Vardis Vardinogiannis  () is a Greek billionaire oil and shipping businessman. He is the chairman and controlling shareholder of Motor Oil Hellas, Vegas Oil and Gas and involved in numerous other shipping and business interests. Vardinogiannis was included in Lloyd's List's Most Influential People in Shipping and is also included in Forbes List with estimated fortune 1.6 billion dollars.

Early life 
Vardis Vardinogiannis was born in Episkopi, Rethymno, Crete, the son of poor farmers who originated in Agios Ioannis, Sfakia but moved to Episkopi in the early 20th century. They had eight children: six boys and two girls. Everyone helped in the fields from an early age. Vardinoyannis took elementary school during the Second World War, when Crete was occupied by the Germans. In the postwar years he moved to Athens, where he entered the Hellenic Naval Academy, from which he graduated in 1955 as an officer of the Greek Navy.

Business interests
Unlike the other more or less patriarchal Greek dynasties, the Vardinogiannis clan has spread its net worldwide and operates as a tight-knit group of relatives controlling numerous successful companies in a variety of sectors. Today their interests range from petroleum and shipping, to banking and media, to real estate and hotels, to publishing and charity work. As of 2015, the Vardinogiannis family have stakes in 98 companies in total in Greece and abroad.

Personal life
He married Marianna Mpournaki, and they have five children, including Giannis Vardinogiannis. He is also the brother of shipping tycoon Yiorgos Vardinogiannis, known for being many years president of Panathinaikos F.C.

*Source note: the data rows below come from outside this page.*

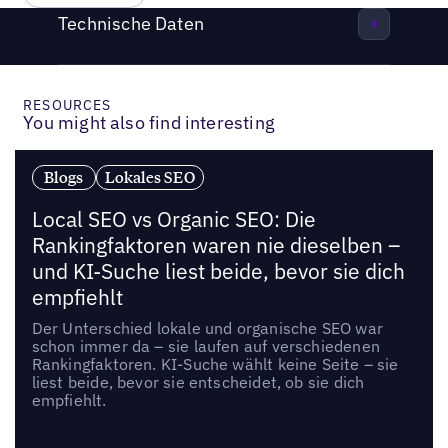
Technische Daten
RESOURCES
You might also find interesting
Blogs
Lokales SEO
Local SEO vs Organic SEO: Die
Rankingfaktoren waren nie dieselben –
und KI-Suche liest beide, bevor sie dich
empfiehlt
Der Unterschied lokale und organische SEO war
schon immer da – sie laufen auf verschiedenen
Rankingfaktoren. KI-Suche wählt keine Seite – sie
liest beide, bevor sie entscheidet, ob sie dich
empfiehlt.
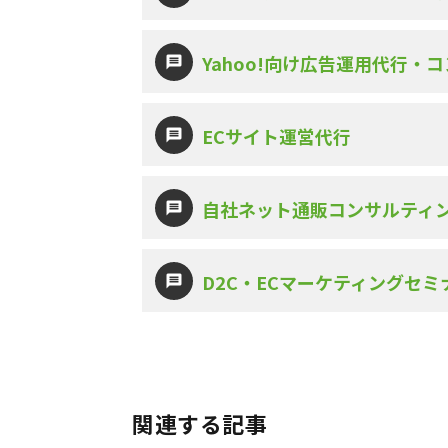
Yahoo!向け広告運用代行・
ECサイト運営代行
自社ネット通販コンサルティ
D2C・ECマーケティングセミ
関連する記事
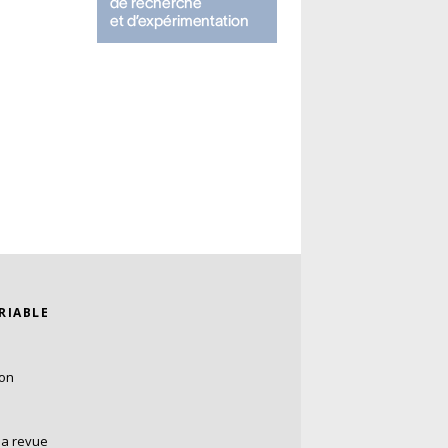
ARIABLE
ion
la revue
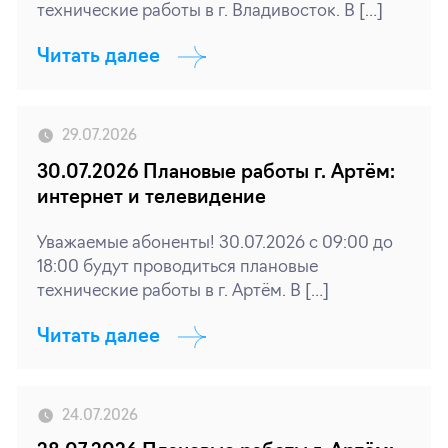
технические работы в г. Владивосток. В […]
Читать далее
29.07.2026
30.07.2026 Плановые работы г. Артём:
интернет и телевидение
Уважаемые абоненты! 30.07.2026 с 09:00 до
18:00 будут проводиться плановые
технические работы в г. Артём. В […]
Читать далее
24.07.2026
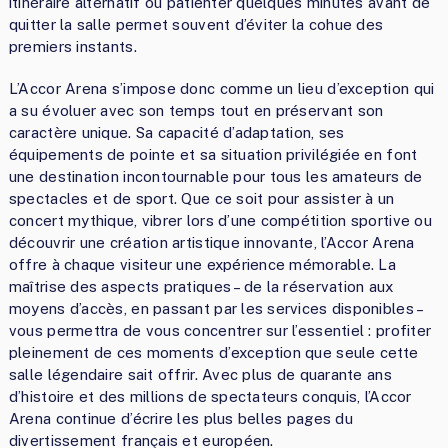
itinéraire alternatif ou patienter quelques minutes avant de
quitter la salle permet souvent d’éviter la cohue des
premiers instants.
L’Accor Arena s’impose donc comme un lieu d’exception qui
a su évoluer avec son temps tout en préservant son
caractère unique. Sa capacité d’adaptation, ses
équipements de pointe et sa situation privilégiée en font
une destination incontournable pour tous les amateurs de
spectacles et de sport. Que ce soit pour assister à un
concert mythique, vibrer lors d’une compétition sportive ou
découvrir une création artistique innovante, l’Accor Arena
offre à chaque visiteur une expérience mémorable. La
maîtrise des aspects pratiques – de la réservation aux
moyens d’accès, en passant par les services disponibles –
vous permettra de vous concentrer sur l’essentiel : profiter
pleinement de ces moments d’exception que seule cette
salle légendaire sait offrir. Avec plus de quarante ans
d’histoire et des millions de spectateurs conquis, l’Accor
Arena continue d’écrire les plus belles pages du
divertissement français et européen.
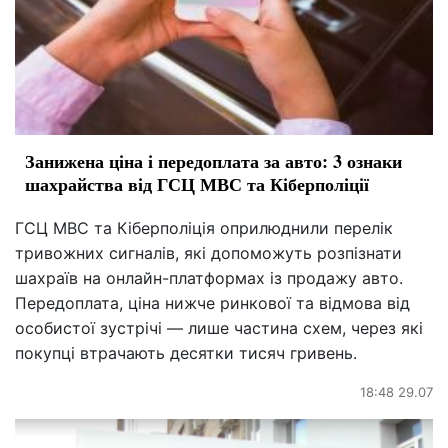
Занижена ціна і передоплата за авто: 3 ознаки
шахрайства від ГСЦ МВС та Кіберполіції
ГСЦ МВС та Кіберполіція оприлюднили перелік
тривожних сигналів, які допоможуть розпізнати
шахраїв на онлайн-платформах із продажу авто.
Передоплата, ціна нижче ринкової та відмова від
особистої зустрічі — лише частина схем, через які
покупці втрачають десятки тисяч гривень.
18:48 29.07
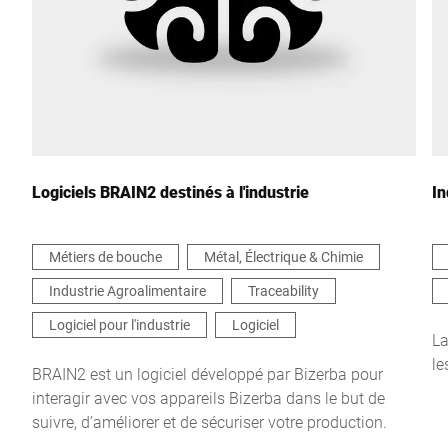
Pays *
Votre demande *
Logiciels BRAIN2 destinés à l'industrie
In
Métiers de bouche
Métal, Électrique & Chimie
Industrie Agroalimentaire
Traceability
Je confirme par la présente que j'accepte l'utilisation de mes
données pour traiter cette demande De plus amples informations
Logiciel pour l'industrie
Logiciel
peuvent être trouvées dans le
Déclaration de protection des
L
données
*
le
BRAIN2 est un logiciel développé par Bizerba pour
interagir avec vos appareils Bizerba dans le but de
suivre, d’améliorer et de sécuriser votre production.
Anti-Robot Verification
Click to start verification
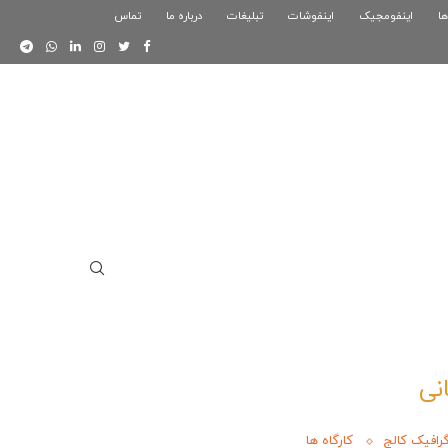
ها
اینفومجیک
فوگرافیک بازی کلش رویال
اینفوشات
تبلیغات
درباره ما
تماس
اینفوگرافیک دوستان
نی
گرافیک کالج
کارگاه ها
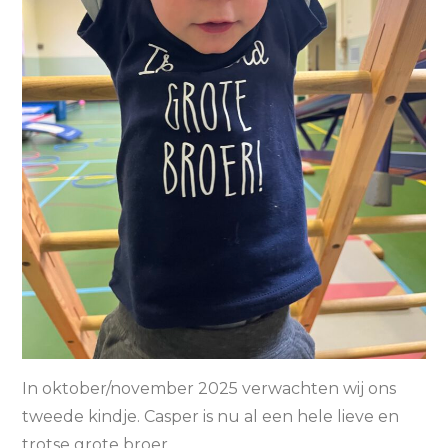
In oktober/november 2025 verwachten wij ons
tweede kindje. Casper is nu al een hele lieve en
trotse grote broer.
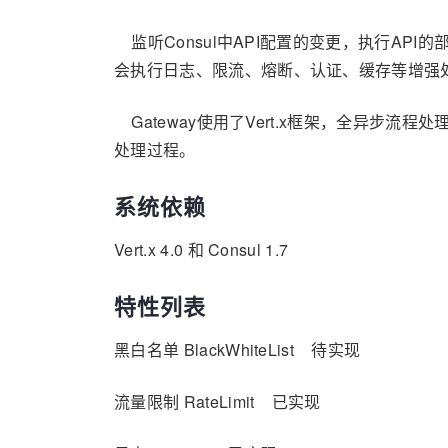
监听Consul中API配置的变更，执行API
会执行日志、限流、熔断、认证、缓存等增强
Gateway使用了Vert.x框架，全异步流程处理，抽象了Be
处理过程。
系统依赖
Vert.x 4.0 和 Consul 1.7
特性列表
黑白名单 BlackWhiteList 待实现
流量限制 RateLimit 已实现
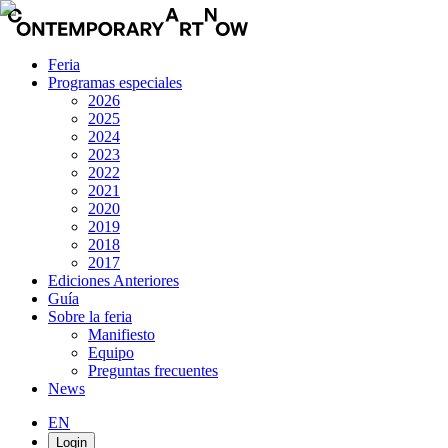
Feria
Programas especiales
2026
2025
2024
2023
2022
2021
2020
2019
2018
2017
Ediciones Anteriores
Guía
Sobre la feria
Manifiesto
Equipo
Preguntas frecuentes
News
EN
Login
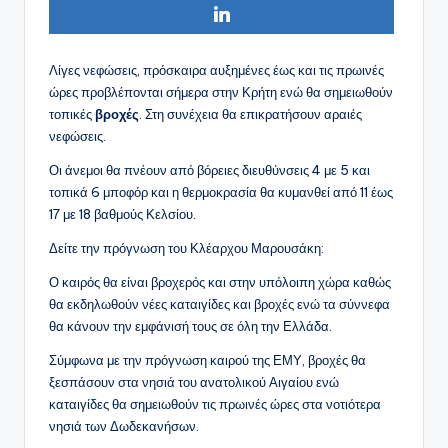
Λίγες νεφώσεις, πρόσκαιρα αυξημένες έως και τις πρωινές
ώρες προβλέπονται σήμερα στην Κρήτη ενώ θα σημειωθούν
τοπικές
βροχές
. Στη συνέχεια θα επικρατήσουν αραιές
νεφώσεις.
Οι ά
νεμοι θα πνέουν από βόρειες διευθύνσεις 4 με 5 και
τοπικά 6 μποφόρ και η
θ
ερμοκρασία θα κυμανθεί από 11 έως
17 με 18 βαθμούς Κελσίου.
Δείτε την πρόγνωση του Κλέαρχου Μαρουσάκη:
Ο καιρός θα είναι βροχερός και στην υπόλοιπη χώρα
καθώς
θα εκδηλωθούν νέες
καταιγίδες και βροχές ενώ τα σύννεφα
θα κάνουν την εμφάνισή τους σε όλη την Ελλάδα.
Σύμφωνα με την πρόγνωση καιρού της ΕΜΥ, βροχές θα
ξεσπάσουν στα νησιά του ανατολικού Αιγαίου ενώ
καταιγίδες θα σημειωθούν τις πρωινές ώρες στα νοτιότερα
νησιά των Δωδεκανήσων.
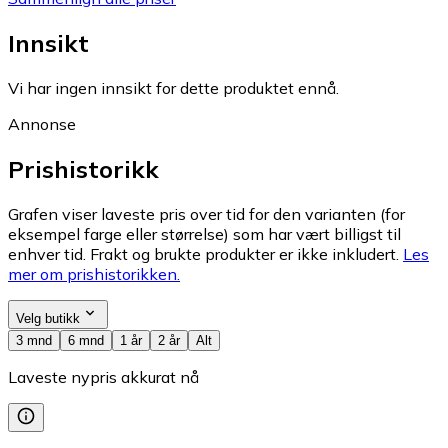
Innsikt
Vi har ingen innsikt for dette produktet ennå.
Annonse
Prishistorikk
Grafen viser laveste pris over tid for den varianten (for
eksempel farge eller størrelse) som har vært billigst til
enhver tid. Frakt og brukte produkter er ikke inkludert.
Les
mer om prishistorikken.
Velg butikk
3 mnd
6 mnd
1 år
2 år
Alt
Laveste nypris akkurat nå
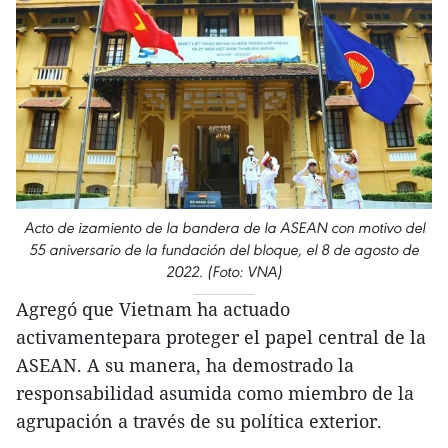
Acto de izamiento de la bandera de la ASEAN con motivo del
55 aniversario de la fundación del bloque, el 8 de agosto de
2022. (Foto: VNA)
Agregó que Vietnam ha actuado
activamentepara proteger el papel central de la
ASEAN. A su manera, ha demostrado la
responsabilidad asumida como miembro de la
agrupación a través de su política exterior.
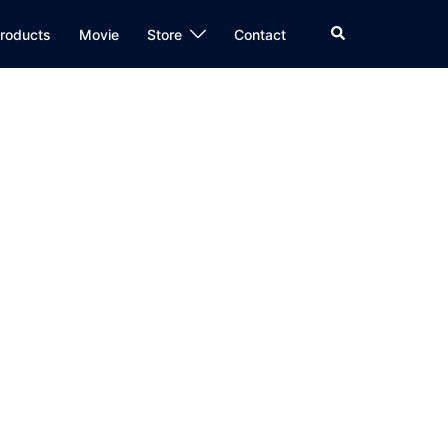
検
roducts
Movie
Store
Contact
索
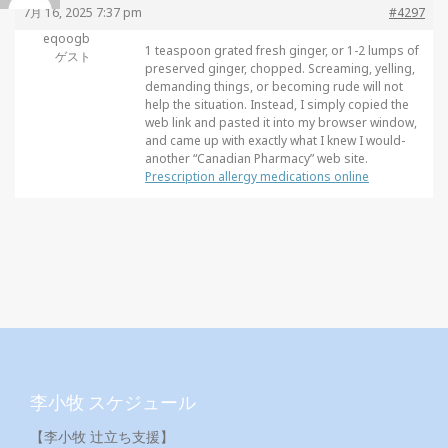
7月 16, 2025 7:37 pm
#4297
eqoogb
1 teaspoon grated fresh ginger, or 1-2 lumps of
ゲスト
preserved ginger, chopped. Screaming, yelling,
demanding things, or becoming rude will not
help the situation. Instead, I simply copied the
web link and pasted it into my browser window,
and came up with exactly what I knew I would-
another “Canadian Pharmacy” web site.
Prescription allergy medications online
李小牧 スケジュール
【李小牧 辻立ち支援】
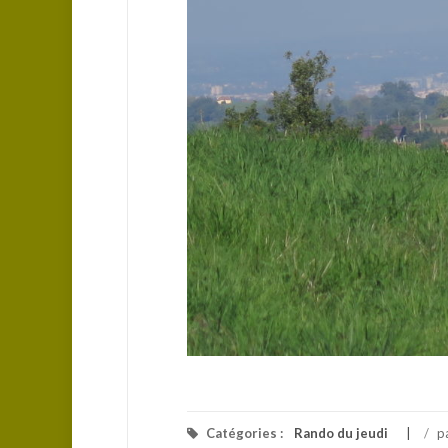
Catégories :
Rando du jeudi
/
p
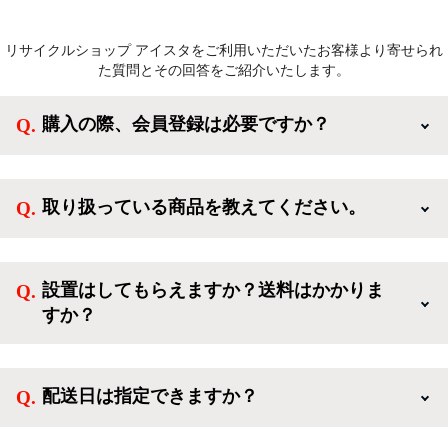
リサイクルショップ アイスタをご利用いただいたお客様より寄せられ
た質問とその回答をご紹介いたします。
購入の際、会員登録は必要ですか？
新規会員登録すると、お得なメルマガが届く他、会員
様限定のキャンペーンに応募することも出来ます。一
取り扱っている商品を教えてください。
方、登録しなくてもカートに商品を入れた後、ログイ
ンせずに「ゲスト購入」を選択することで、会員登録
ご利用ありがとうございます。リサイクルショップア
なしでご購入いただけます。
イスタでは冷蔵庫、洗濯機、電子レンジのような新生
設置はしてもらえますか？送料はかかりま
活を応援するような家電セットから、季節・空調家
すか？
電、調理家電、生活家電まで、幅広く中古家電を取り
扱っています。
送料は商品と別にかかり、配送地域によって料金が異
なります。設置につきましては関東圏(東京・埼玉・
配送日は指定できますか？
神奈川・千葉)において自社配送を選択いただくこと
で設置料無料で承ります。それ以外の地域では承るこ
クロネコヤマトをご指定頂くと、購入時に配送日、配
とができません。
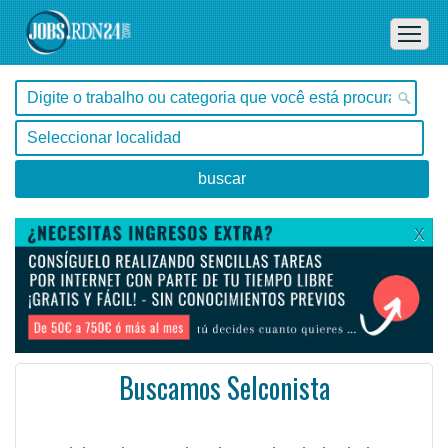
X
Buscamos Selconista
São Paulo -
Ofertas de empleo de Administración en São Paulo, São Paulo - Brasil
Requisitos de experiencia en el trabajo de la compañía de vacantes en el Vales de transporte de bene ...
#Empleo #EmpleoBrasil #Brasil #EmpleoSãoPaulo #SãoPaulo #Job #JobBrasil #Brasil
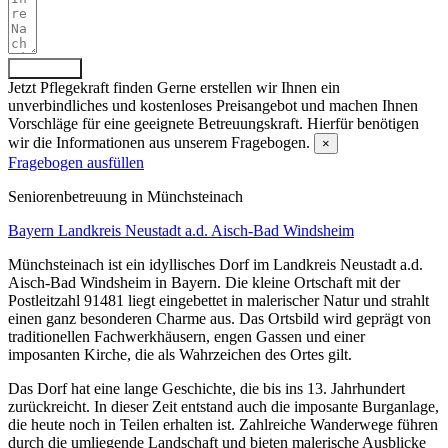
Absenden
Jetzt Pflegekraft finden
Gerne erstellen wir Ihnen ein
unverbindliches und kostenloses Preisangebot und machen Ihnen
Vorschläge für eine geeignete Betreuungskraft. Hierfür benötigen
wir die Informationen aus unserem Fragebogen.
×
Fragebogen ausfüllen
Senioren­betreuung in Münchsteinach
Bayern
Landkreis Neustadt a.d. Aisch-Bad Windsheim
Münchsteinach ist ein idyllisches Dorf im Landkreis Neustadt a.d.
Aisch-Bad Windsheim in Bayern. Die kleine Ortschaft mit der
Postleitzahl 91481 liegt eingebettet in malerischer Natur und strahlt
einen ganz besonderen Charme aus. Das Ortsbild wird geprägt von
traditionellen Fachwerkhäusern, engen Gassen und einer
imposanten Kirche, die als Wahrzeichen des Ortes gilt.
Das Dorf hat eine lange Geschichte, die bis ins 13. Jahrhundert
zurückreicht. In dieser Zeit entstand auch die imposante Burganlage,
die heute noch in Teilen erhalten ist. Zahlreiche Wanderwege führen
durch die umliegende Landschaft und bieten malerische Ausblicke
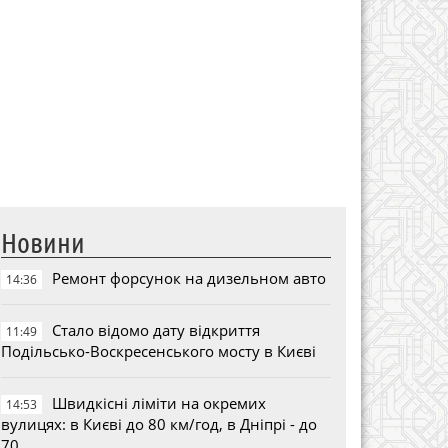
Новини
Ремонт форсунок на дизельном авто
14:36
Стало відомо дату відкриття
11:49
Подільсько-Воскресенського мосту в Києві
Швидкісні ліміти на окремих
14:53
вулицях: в Києві до 80 км/год, в Дніпрі - до
70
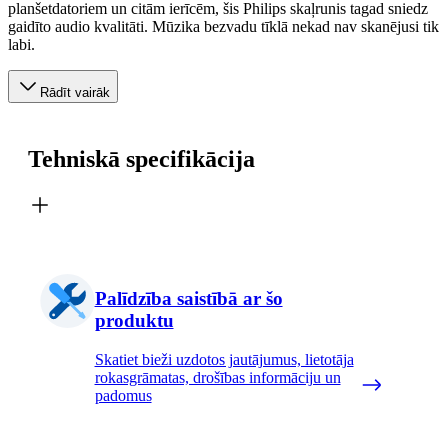
planšetdatoriem un citām ierīcēm, šis Philips skaļrunis tagad sniedz
gaidīto audio kvalitāti. Mūzika bezvadu tīklā nekad nav skanējusi tik
labi.
Rādīt vairāk
Tehniskā specifikācija
Palīdzība saistībā ar šo
produktu
Skatiet bieži uzdotos jautājumus, lietotāja
rokasgrāmatas, drošības informāciju un
padomus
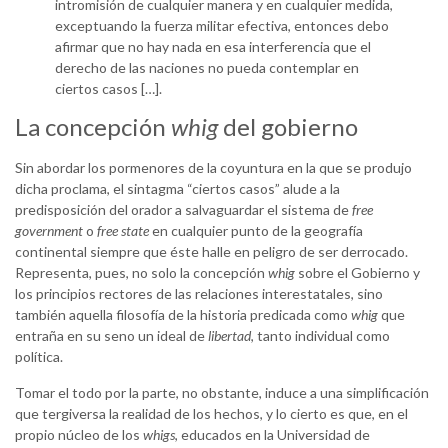
intromisión de cualquier manera y en cualquier medida,
exceptuando la fuerza militar efectiva, entonces debo
afirmar que no hay nada en esa interferencia que el
derecho de las naciones no pueda contemplar en
ciertos casos […].
La concepción
whig
del gobierno
Sin abordar los pormenores de la coyuntura en la que se produjo
dicha proclama, el sintagma “ciertos casos” alude a la
predisposición del orador a salvaguardar el sistema de
free
government
o
free state
en cualquier punto de la geografía
continental siempre que éste halle en peligro de ser derrocado.
Representa, pues, no solo la concepción
whig
sobre el Gobierno y
los principios rectores de las relaciones interestatales, sino
también aquella filosofía de la historia predicada como
whig
que
entraña en su seno un ideal de
libertad
, tanto individual como
política.
Tomar el todo por la parte, no obstante, induce a una simplificación
que tergiversa la realidad de los hechos, y lo cierto es que, en el
propio núcleo de los
whigs
, educados en la Universidad de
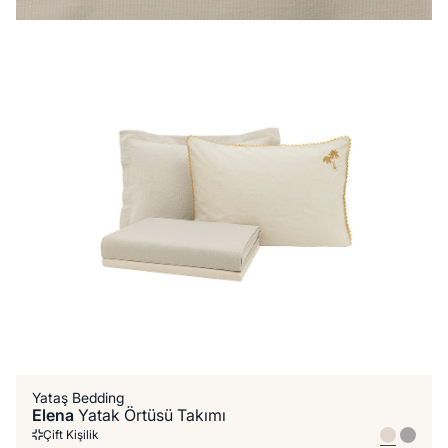
Yataş Bedding
Elena
Yatak Örtüsü Takımı
Çift Kişilik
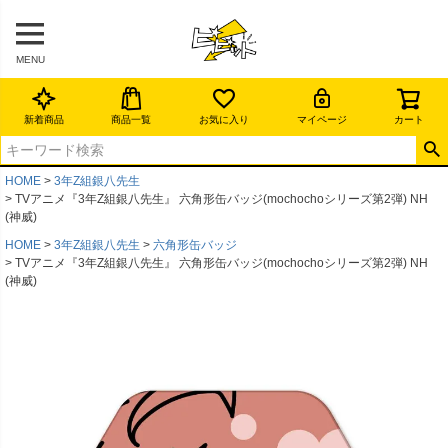
MENU
新着商品
商品一覧
お気に入り
マイページ
カート
HOME
3年Z組銀八先生
TVアニメ『3年Z組銀八先生』 六角形缶バッジ(mochochoシリーズ第2弾) NH
(神威)
HOME
3年Z組銀八先生
六角形缶バッジ
TVアニメ『3年Z組銀八先生』 六角形缶バッジ(mochochoシリーズ第2弾) NH
(神威)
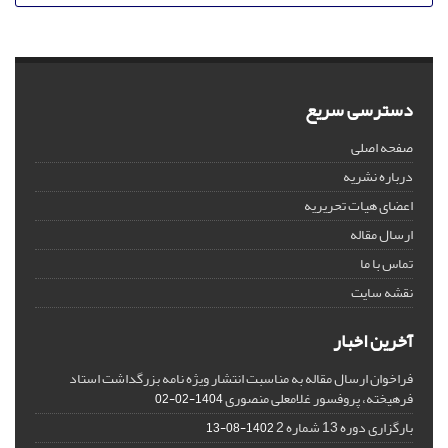
دسترسی سریع
صفحه اصلی
درباره نشریه
اعضای هیات تحریریه
ارسال مقاله
تماس با ما
نقشه سایت
آخرین اخبار
فراخوان ارسال مقاله به مناسبت انتشار ویژه نامه بزرگداشت استاد
فرهیخته، پروفسور غلامعلی منصوری
1404-02-02
بارگزاری دوره 13 شماره 2
1402-08-13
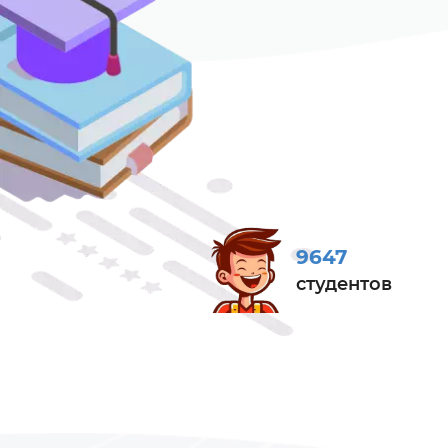
9647
студентов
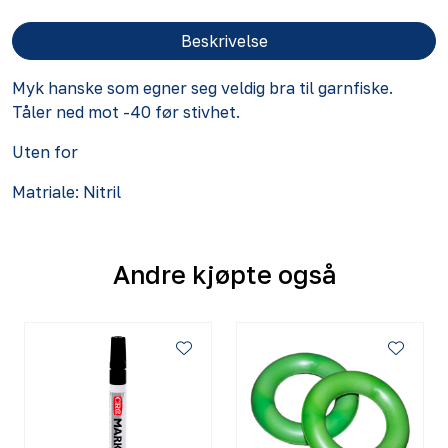
Beskrivelse
Myk hanske som egner seg veldig bra til garnfiske.
Tåler ned mot -40 før stivhet.
Uten for
Matriale: Nitril
Andre kjøpte også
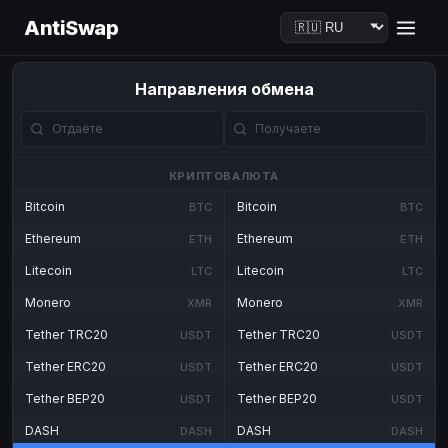
AntiSwap
Направления обмена
КРИПТОВАЛЮТА
Bitcoin
Bitcoin
BTC
BTC
Ethereum
Ethereum
ETH
ETH
Litecoin
Litecoin
LTC
LTC
Monero
Monero
XMR
XMR
Tether TRC20
Tether TRC20
USDT
USDT
Tether ERC20
Tether ERC20
USDT
USDT
Tether BEP20
Tether BEP20
USDT
USDT
DASH
DASH
DASH
DASH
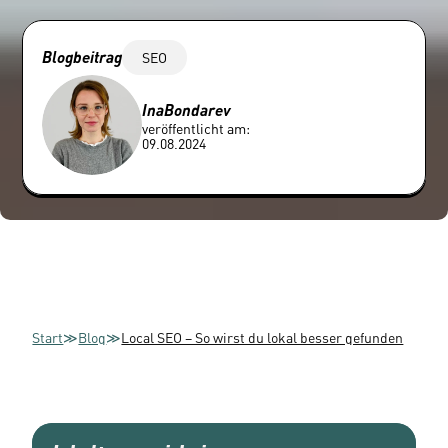
Blogbeitrag
SEO
Ina
Bondarev
veröffentlicht am:
09.08.2024
Start
≫
Blog
≫
Local SEO – So wirst du lokal besser gefunden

Shipping, embargo in Rhodesia
In subsequent years the four brothers continued to extend the group, staying away from publicity. After the fall of the Soviet Union, the group expanded in the new independent states of the former communist bloc, obtaining contracts for the opening of new highways in Ukraine and Georgia. The Vardinoyannis brothers owned  the merchant ship Ioanna V which, in 1966, broke the UN-imposed and British-enforced embargo on the Rhodesia regime and brought in oil to the Portuguese Mozambique port of Beira, which was connected with landlocked Rhodesia by a pipeline. This move yielded huge profits to the Group.

17 November
On 20 November 1990, the Greek terrorist group Revolutionary Organization 17 November attempted to murder him. He was saved thanks to his highly armored Mercedes.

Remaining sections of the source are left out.